## Your objective
In the copy, include every entry exactly but none of its images.

Extracted page text data:
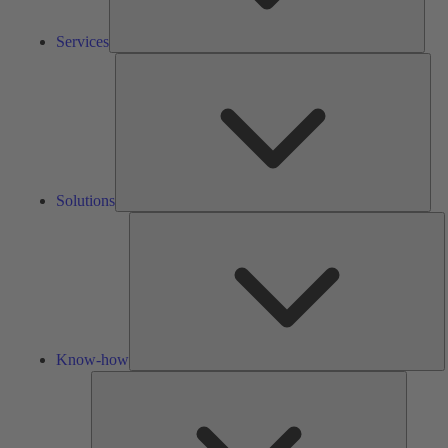
Services
Solu
Solutions
K
h
Know-how
Tools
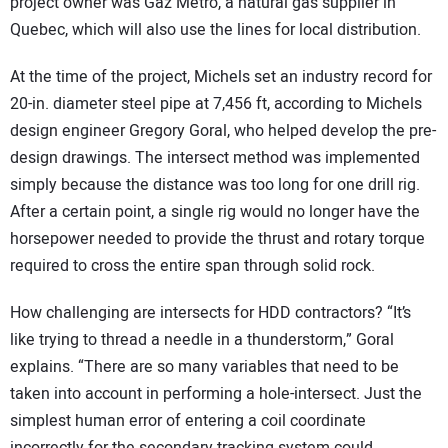
project owner was Gaz Metro, a natural gas supplier in
Quebec, which will also use the lines for local distribution.
At the time of the project, Michels set an industry record for
20-in. diameter steel pipe at 7,456 ft, according to Michels
design engineer Gregory Goral, who helped develop the pre-
design drawings. The intersect method was implemented
simply because the distance was too long for one drill rig.
After a certain point, a single rig would no longer have the
horsepower needed to provide the thrust and rotary torque
required to cross the entire span through solid rock.
How challenging are intersects for HDD contractors? “It’s
like trying to thread a needle in a thunderstorm,” Goral
explains. “There are so many variables that need to be
taken into account in performing a hole-intersect. Just the
simplest human error of entering a coil coordinate
incorrectly for the secondary tracking system could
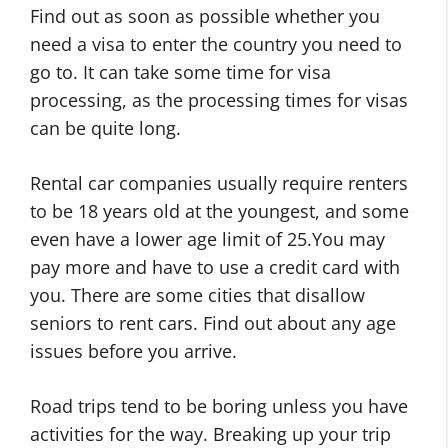
Find out as soon as possible whether you
need a visa to enter the country you need to
go to. It can take some time for visa
processing, as the processing times for visas
can be quite long.
Rental car companies usually require renters
to be 18 years old at the youngest, and some
even have a lower age limit of 25.You may
pay more and have to use a credit card with
you. There are some cities that disallow
seniors to rent cars. Find out about any age
issues before you arrive.
Road trips tend to be boring unless you have
activities for the way. Breaking up your trip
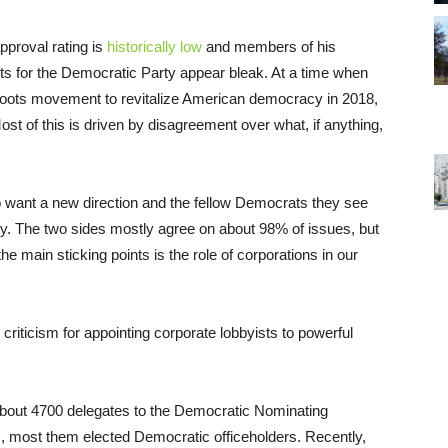
proval rating is
historically low
and members of his
cts for the Democratic Party appear bleak. At a time when
roots movement to revitalize American democracy in 2018,
st of this is driven by disagreement over what, if anything,
o want a new direction and the fellow Democrats they see
ty. The two sides mostly agree on about 98% of issues, but
e main sticking points is the role of corporations in our
iticism for appointing corporate lobbyists to powerful
 about 4700 delegates to the Democratic Nominating
, most them elected Democratic officeholders. Recently,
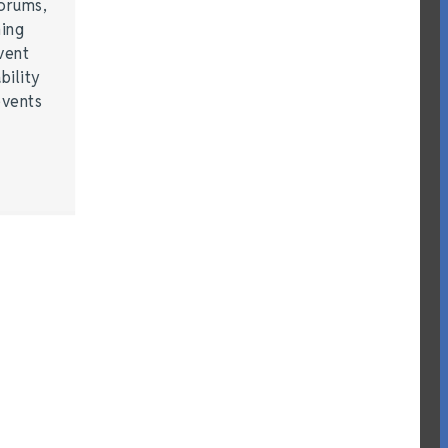
forums,
hing
vent
bility
events
…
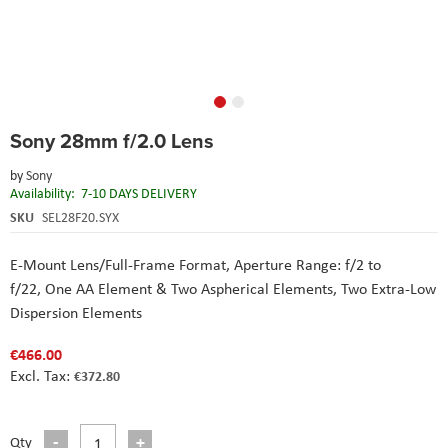
Skip
Sony 28mm f/2.0 Lens
to
the
by
Sony
beginning
Availability:
7-10 DAYS DELIVERY
of
the
SKU
SEL28F20.SYX
images
gallery
E-Mount Lens/Full-Frame Format,
Aperture Range: f/2 to
f/22,
One AA Element & Two Aspherical Elements,
Two Extra-Low
Dispersion Elements
€466.00
€372.80
Qty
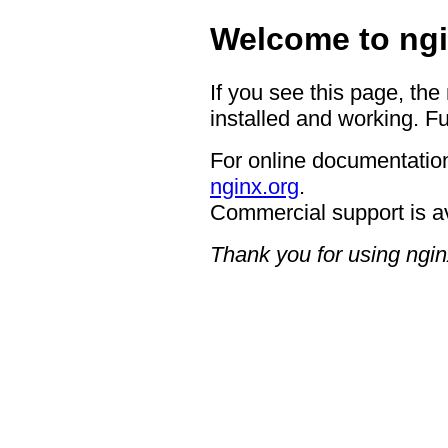
Welcome to ngi
If you see this page, the
installed and working. Fu
For online documentation
nginx.org
.
Commercial support is a
Thank you for using ngin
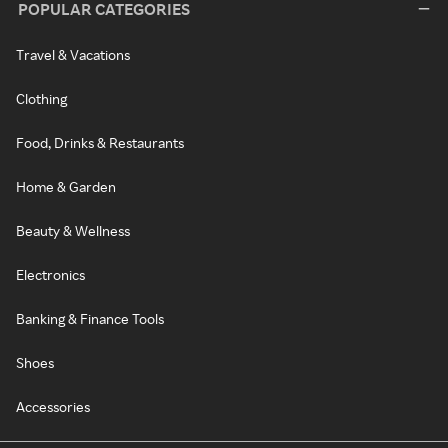
POPULAR CATEGORIES
Travel & Vacations
Clothing
Food, Drinks & Restaurants
Home & Garden
Beauty & Wellness
Electronics
Banking & Finance Tools
Shoes
Accessories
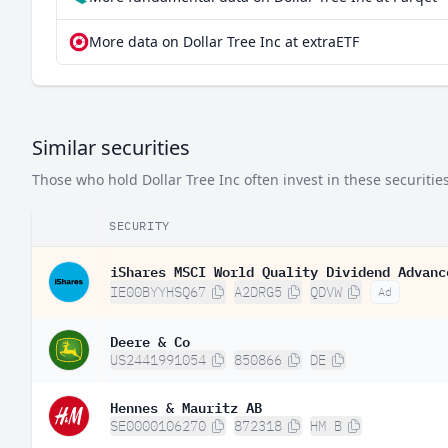
More data on Dollar Tree Inc at extraETF
Similar securities
Those who hold Dollar Tree Inc often invest in these securities
SECURITY
iShares MSCI World Quality Dividend Advanc
IE00BYYHSQ67
A2DRG5
QDVW
Ad
Deere & Co
US2441991054
850866
DE
Hennes & Mauritz AB
SE0000106270
872318
HM B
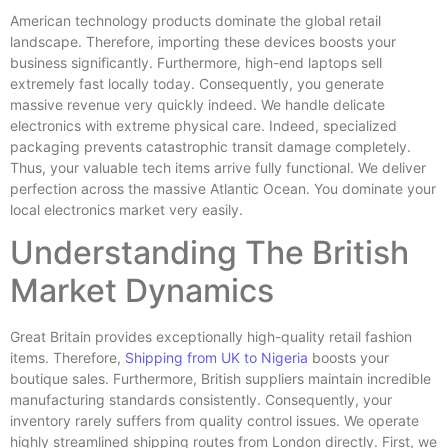
American technology products dominate the global retail
landscape. Therefore, importing these devices boosts your
business significantly. Furthermore, high-end laptops sell
extremely fast locally today. Consequently, you generate
massive revenue very quickly indeed. We handle delicate
electronics with extreme physical care. Indeed, specialized
packaging prevents catastrophic transit damage completely.
Thus, your valuable tech items arrive fully functional. We deliver
perfection across the massive Atlantic Ocean. You dominate your
local electronics market very easily.
Understanding The British
Market Dynamics
Great Britain provides exceptionally high-quality retail fashion
items. Therefore,
Shipping from UK to Nigeria
boosts your
boutique sales. Furthermore, British suppliers maintain incredible
manufacturing standards consistently. Consequently, your
inventory rarely suffers from quality control issues. We operate
highly streamlined shipping routes from London directly. First, we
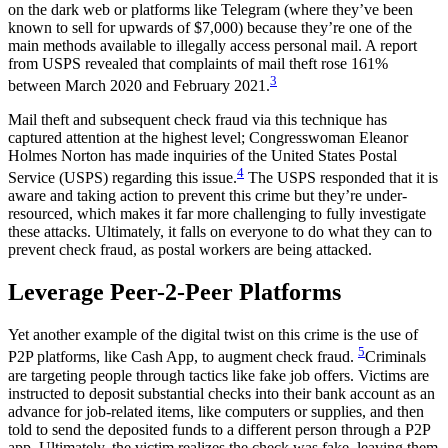
on the dark web or platforms like Telegram (where they’ve been
known to sell for upwards of $7,000) because they’re one of the
main methods available to illegally access personal mail. A report
from USPS revealed that complaints of mail theft rose 161%
3
between March 2020 and February 2021.
Mail theft and subsequent check fraud via this technique has
captured attention at the highest level; Congresswoman Eleanor
Holmes Norton has made inquiries of the United States Postal
4
Service (USPS) regarding this issue.
The USPS responded that it is
aware and taking action to prevent this crime but they’re under-
resourced, which makes it far more challenging to fully investigate
these attacks. Ultimately, it falls on everyone to do what they can to
prevent check fraud, as postal workers are being attacked.
Leverage Peer-2-Peer Platforms
Yet another example of the digital twist on this crime is the use of
5
P2P platforms, like Cash App, to augment check fraud.
Criminals
are targeting people through tactics like fake job offers. Victims are
instructed to deposit substantial checks into their bank account as an
advance for job-related items, like computers or supplies, and then
told to send the deposited funds to a different person through a P2P
app. Ultimately, the victim realizes the check was fake, leaving them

## Answer box
Services
Solu
Solutions
K
h
Know-how
Tools
project owner was Gaz Metro, a natural gas supplier in
Quebec, which will also use the lines for local distribution.
At the time of the project, Michels set an industry record for
20-in. diameter steel pipe at 7,456 ft, according to Michels
design engineer Gregory Goral, who helped develop the pre-
design drawings. The intersect method was implemented
simply because the distance was too long for one drill rig.
After a certain point, a single rig would no longer have the
horsepower needed to provide the thrust and rotary torque
required to cross the entire span through solid rock.
How challenging are intersects for HDD contractors? “It’s
like trying to thread a needle in a thunderstorm,” Goral
explains. “There are so many variables that need to be
taken into account in performing a hole-intersect. Just the
simplest human error of entering a coil coordinate
incorrectly for the secondary tracking system could
Find out as soon as possible whether you
need a visa to enter the country you need to
go to. It can take some time for visa
processing, as the processing times for visas
can be quite long.
Rental car companies usually require renters
to be 18 years old at the youngest, and some
even have a lower age limit of 25.You may
pay more and have to use a credit card with
you. There are some cities that disallow
seniors to rent cars. Find out about any age
issues before you arrive.
Road trips tend to be boring unless you have
activities for the way. Breaking up your trip
proval rating is
historically low
and members of his
cts for the Democratic Party appear bleak. At a time when
roots movement to revitalize American democracy in 2018,
st of this is driven by disagreement over what, if anything,
o want a new direction and the fellow Democrats they see
ty. The two sides mostly agree on about 98% of issues, but
e main sticking points is the role of corporations in our
iticism for appointing corporate lobbyists to powerful
 about 4700 delegates to the Democratic Nominating
, most them elected Democratic officeholders. Recently,
forums,
hing
vent
bility
events
…
Skip
Sony 28mm f/2.0 Lens
to
the
by
Sony
beginning
Availability:
7-10 DAYS DELIVERY
of
the
SKU
SEL28F20.SYX
images
gallery
E-Mount Lens/Full-Frame Format,
Aperture Range: f/2 to
f/22,
One AA Element & Two Aspherical Elements,
Two Extra-Low
Dispersion Elements
€466.00
€372.80
Qty
Welcome to ngi
If you see this page, the
installed and working. Fu
For online documentation
nginx.org
.
Commercial support is a
Thank you for using ngin
POPULAR CATEGORIES
Travel & Vacations
Clothing
Food, Drinks & Restaurants
Home & Garden
Beauty & Wellness
Electronics
Banking & Finance Tools
Shoes
Accessories
More data on Dollar Tree Inc at extraETF
Similar securities
Those who hold Dollar Tree Inc often invest in these securities
SECURITY
iShares MSCI World Quality Dividend Advanc
IE00BYYHSQ67
A2DRG5
QDVW
Ad
Deere & Co
US2441991054
850866
DE
Hennes & Mauritz AB
SE0000106270
872318
HM B
American technology products dominate the global retail
landscape. Therefore, importing these devices boosts your
business significantly. Furthermore, high-end laptops sell
extremely fast locally today. Consequently, you generate
massive revenue very quickly indeed. We handle delicate
electronics with extreme physical care. Indeed, specialized
packaging prevents catastrophic transit damage completely.
Thus, your valuable tech items arrive fully functional. We deliver
perfection across the massive Atlantic Ocean. You dominate your
local electronics market very easily.
Understanding The British
Market Dynamics
Great Britain provides exceptionally high-quality retail fashion
items. Therefore,
Shipping from UK to Nigeria
boosts your
boutique sales. Furthermore, British suppliers maintain incredible
manufacturing standards consistently. Consequently, your
inventory rarely suffers from quality control issues. We operate
highly streamlined shipping routes from London directly. First, we
on the dark web or platforms like Telegram (where they’ve been
known to sell for upwards of $7,000) because they’re one of the
main methods available to illegally access personal mail. A report
from USPS revealed that complaints of mail theft rose 161%
3
between March 2020 and February 2021.
Mail theft and subsequent check fraud via this technique has
captured attention at the highest level; Congresswoman Eleanor
Holmes Norton has made inquiries of the United States Postal
4
Service (USPS) regarding this issue.
The USPS responded that it is
aware and taking action to prevent this crime but they’re under-
resourced, which makes it far more challenging to fully investigate
these attacks. Ultimately, it falls on everyone to do what they can to
prevent check fraud, as postal workers are being attacked.
Leverage Peer-2-Peer Platforms
Yet another example of the digital twist on this crime is the use of
5
P2P platforms, like Cash App, to augment check fraud.
Criminals
are targeting people through tactics like fake job offers. Victims are
instructed to deposit substantial checks into their bank account as an
advance for job-related items, like computers or supplies, and then
told to send the deposited funds to a different person through a P2P
app. Ultimately, the victim realizes the check was fake, leaving them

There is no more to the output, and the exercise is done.